Potentiel eldorado, Cuba suscite les convoitises des grands constructeurs automobiles après le dégel annoncé des relations américano-cubaines, mais ils devront encore patienter avant de pouvoir débarquer sur l'île communiste.

Si le nom du pays n'a pas été prononcé à haute voix dans les allées du salon automobile de Detroit, le réchauffement des relations avec les États-Unis et les possibilités qu'il offre sont dans toutes les têtes.

«Nous allons étudier toute opportunité qui va se présenter à nous à Cuba», indique à l'AFP Patrick Morrissey, un porte-parole de General Motors, premier groupe automobile américain, sans développer davantage.

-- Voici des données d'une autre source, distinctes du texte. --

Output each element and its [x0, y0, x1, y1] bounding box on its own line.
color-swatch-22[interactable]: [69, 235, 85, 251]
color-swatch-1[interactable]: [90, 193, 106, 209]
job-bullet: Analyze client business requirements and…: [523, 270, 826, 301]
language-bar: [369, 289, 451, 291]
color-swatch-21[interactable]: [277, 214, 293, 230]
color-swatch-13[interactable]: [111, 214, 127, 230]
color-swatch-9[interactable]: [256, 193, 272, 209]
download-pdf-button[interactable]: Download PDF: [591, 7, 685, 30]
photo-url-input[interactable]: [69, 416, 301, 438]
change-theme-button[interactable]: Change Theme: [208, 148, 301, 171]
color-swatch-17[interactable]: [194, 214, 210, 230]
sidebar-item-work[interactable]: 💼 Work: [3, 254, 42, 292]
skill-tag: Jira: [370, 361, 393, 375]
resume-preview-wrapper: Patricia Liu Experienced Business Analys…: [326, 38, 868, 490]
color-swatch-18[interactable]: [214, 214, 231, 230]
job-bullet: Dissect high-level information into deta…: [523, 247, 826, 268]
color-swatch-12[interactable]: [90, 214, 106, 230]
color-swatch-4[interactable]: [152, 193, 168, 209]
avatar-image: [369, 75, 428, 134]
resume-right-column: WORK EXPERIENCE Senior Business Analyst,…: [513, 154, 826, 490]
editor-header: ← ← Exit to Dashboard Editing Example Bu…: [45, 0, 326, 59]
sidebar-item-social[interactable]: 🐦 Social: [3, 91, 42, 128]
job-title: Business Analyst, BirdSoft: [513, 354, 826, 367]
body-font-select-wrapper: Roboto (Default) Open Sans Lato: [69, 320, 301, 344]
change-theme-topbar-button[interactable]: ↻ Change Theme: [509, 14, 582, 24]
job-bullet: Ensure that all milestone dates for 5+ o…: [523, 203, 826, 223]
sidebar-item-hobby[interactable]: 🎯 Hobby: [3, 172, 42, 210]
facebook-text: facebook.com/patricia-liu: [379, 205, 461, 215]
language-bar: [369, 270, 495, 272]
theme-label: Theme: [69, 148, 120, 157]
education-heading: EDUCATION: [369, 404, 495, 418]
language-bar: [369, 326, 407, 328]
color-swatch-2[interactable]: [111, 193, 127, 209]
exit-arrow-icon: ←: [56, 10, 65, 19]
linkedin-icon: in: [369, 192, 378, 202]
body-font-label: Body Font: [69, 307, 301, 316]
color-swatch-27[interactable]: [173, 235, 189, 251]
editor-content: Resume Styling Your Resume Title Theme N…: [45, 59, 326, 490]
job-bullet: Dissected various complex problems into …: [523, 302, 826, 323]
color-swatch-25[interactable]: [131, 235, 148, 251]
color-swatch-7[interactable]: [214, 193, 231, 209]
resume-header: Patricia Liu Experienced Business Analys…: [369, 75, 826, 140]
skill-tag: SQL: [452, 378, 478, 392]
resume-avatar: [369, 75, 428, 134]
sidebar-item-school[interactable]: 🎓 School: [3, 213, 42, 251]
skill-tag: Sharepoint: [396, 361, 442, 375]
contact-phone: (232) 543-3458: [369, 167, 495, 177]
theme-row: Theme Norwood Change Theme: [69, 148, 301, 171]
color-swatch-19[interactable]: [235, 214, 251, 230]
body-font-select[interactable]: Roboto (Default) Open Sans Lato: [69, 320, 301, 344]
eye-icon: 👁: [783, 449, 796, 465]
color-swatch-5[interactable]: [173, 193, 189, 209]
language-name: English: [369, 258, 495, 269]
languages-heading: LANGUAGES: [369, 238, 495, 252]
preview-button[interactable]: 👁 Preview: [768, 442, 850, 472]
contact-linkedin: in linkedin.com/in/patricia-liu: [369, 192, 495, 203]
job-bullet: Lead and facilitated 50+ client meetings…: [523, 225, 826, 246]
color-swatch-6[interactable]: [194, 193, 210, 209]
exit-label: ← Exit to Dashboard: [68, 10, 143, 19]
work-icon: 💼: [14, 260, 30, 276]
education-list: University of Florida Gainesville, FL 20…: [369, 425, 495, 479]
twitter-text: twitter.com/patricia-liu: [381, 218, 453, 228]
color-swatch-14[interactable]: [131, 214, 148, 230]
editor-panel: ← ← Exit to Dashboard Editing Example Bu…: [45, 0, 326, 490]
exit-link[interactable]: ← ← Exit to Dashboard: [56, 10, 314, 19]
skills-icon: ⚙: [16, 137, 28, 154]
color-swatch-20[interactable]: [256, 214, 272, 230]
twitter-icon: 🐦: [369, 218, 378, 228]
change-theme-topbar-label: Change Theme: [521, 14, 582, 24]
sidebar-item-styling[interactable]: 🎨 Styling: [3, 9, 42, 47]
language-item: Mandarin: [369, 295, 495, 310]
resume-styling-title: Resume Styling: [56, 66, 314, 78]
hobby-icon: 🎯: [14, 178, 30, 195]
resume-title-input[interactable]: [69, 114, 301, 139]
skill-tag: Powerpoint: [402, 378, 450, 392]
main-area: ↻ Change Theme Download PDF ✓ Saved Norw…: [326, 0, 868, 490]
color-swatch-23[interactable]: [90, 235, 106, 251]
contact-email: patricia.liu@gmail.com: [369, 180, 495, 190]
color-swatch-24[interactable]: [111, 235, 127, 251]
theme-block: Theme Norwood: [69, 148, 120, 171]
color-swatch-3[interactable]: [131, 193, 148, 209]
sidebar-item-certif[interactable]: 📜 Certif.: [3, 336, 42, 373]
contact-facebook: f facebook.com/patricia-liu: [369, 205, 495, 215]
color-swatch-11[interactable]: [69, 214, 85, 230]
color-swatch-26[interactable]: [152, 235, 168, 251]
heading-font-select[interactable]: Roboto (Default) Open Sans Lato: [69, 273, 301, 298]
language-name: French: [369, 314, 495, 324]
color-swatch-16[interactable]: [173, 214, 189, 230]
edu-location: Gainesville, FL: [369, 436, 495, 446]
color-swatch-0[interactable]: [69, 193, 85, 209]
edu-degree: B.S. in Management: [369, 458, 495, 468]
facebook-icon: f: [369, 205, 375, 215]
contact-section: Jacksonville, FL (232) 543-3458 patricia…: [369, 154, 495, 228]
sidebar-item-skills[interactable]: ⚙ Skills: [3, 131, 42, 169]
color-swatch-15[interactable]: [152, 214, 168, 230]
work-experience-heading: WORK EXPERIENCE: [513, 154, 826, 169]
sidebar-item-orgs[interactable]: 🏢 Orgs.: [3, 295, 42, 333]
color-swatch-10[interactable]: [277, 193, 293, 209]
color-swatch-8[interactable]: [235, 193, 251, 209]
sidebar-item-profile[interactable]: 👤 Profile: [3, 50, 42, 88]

«Nous allons déterminer l'impact potentiel (du dégel ndlr.) pour l'industrie automobile» et «n'écartons rien pour l'instant», lance Christine Becker, une porte-parole de Ford, autre membre du «Big Three».

Le constructeur sud-coréen Kia Motors ne cache pas son intérêt et fait savoir qu'il adaptera sa stratégie vis-à-vis de l'île en fonction de l'évolution de la situation diplomatique.

Ce dégel diplomatique «va sans aucun doute créer des opportunités sur le marché cubain, mais, pour l'instant, il faut encore que certaines mesures portant sur les restrictions soient prises», souligne Michael Choo, un porte-parole.

Un potentiel encore à confirmer

Dans un secteur automobile où toute terre de croissance revient à une amélioration future des marges, chaque grand groupe fourbit ses armes pour être parmi les premiers à poser pied à Cuba.

«Il n'y a pas de doute, Cuba est une oasis de croissance pour l'industrie automobile», observe auprès de l'AFP Akshay Anand, analyste au cabinet américain Kelley Blue Book.

«Cuba est la plus grosse île dans les Caraïbes, donc il y a de belles possibilités qui se profilent», renchérit Alec Gutierez analyste chez Autotrader.com.

L'un et l'autre soulignent que les Cubains apprécient les voitures américaines et auront besoin de remplacer les Chevrolet datées des années 50 qui circulent encore aujourd'hui sur l'île, côtoyant des voitures de l'ancienne Europe de l'est, chinoises et quelques voitures occidentales de modèles récents vendues par l'Etat.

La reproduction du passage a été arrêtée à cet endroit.